Patricia A. Jackson is a criminally underrated Star Wars author.
I’ll explain.
Growing up in the late 1990s and early 2000s, it was challenging to be an adolescent Star Wars fangirl, particularly an Asian American one. Back then, fandom meant negotiating male-dominated online message boards where identifying as a teenage girl meant inviting a ‘fake geek girl’ grilling at best and sexual harassment at worst. Most of the published Star Wars books were about Han, Leia, and Luke. Han and Leia were in their thirties and the parents of three children...not super relatable for preteen me. As far as character development was concerned, our “Big Three” had established characterizations coalesced firmly on the side of good. For our heroes, there was no moral ambiguity as, novel by novel, they tackled the galactic Threat of the Week.
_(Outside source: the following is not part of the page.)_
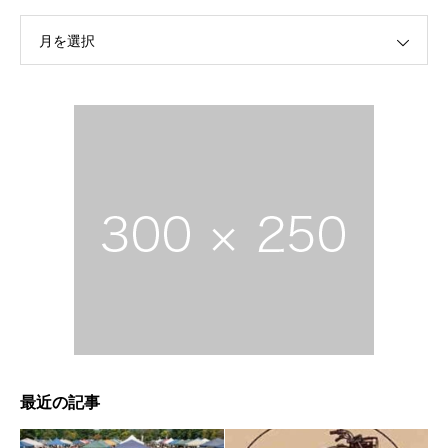
月を選択
最近の記事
Bildungsromans, those books were not. When Jackson started writing Star Wars in the 1990s, there were no women Jedi or protagonists of color. If you wanted stories with original characters coming of age, your primary recourse was the West End Games’ Star Wars Adventure Journals and their published anthologies, Tales from the Empire (1997) and Tales from the New Republic (1999). I remember avidly poring over my dogeared paperback copies and stalking the internet for scans or transcriptions. Although I never played the D6 role-playing game, the short stories from the Star Wars Adventure Journals helped me envision that a character like me—a young Asian girl coming into her own—did have a place in Star Wars after all.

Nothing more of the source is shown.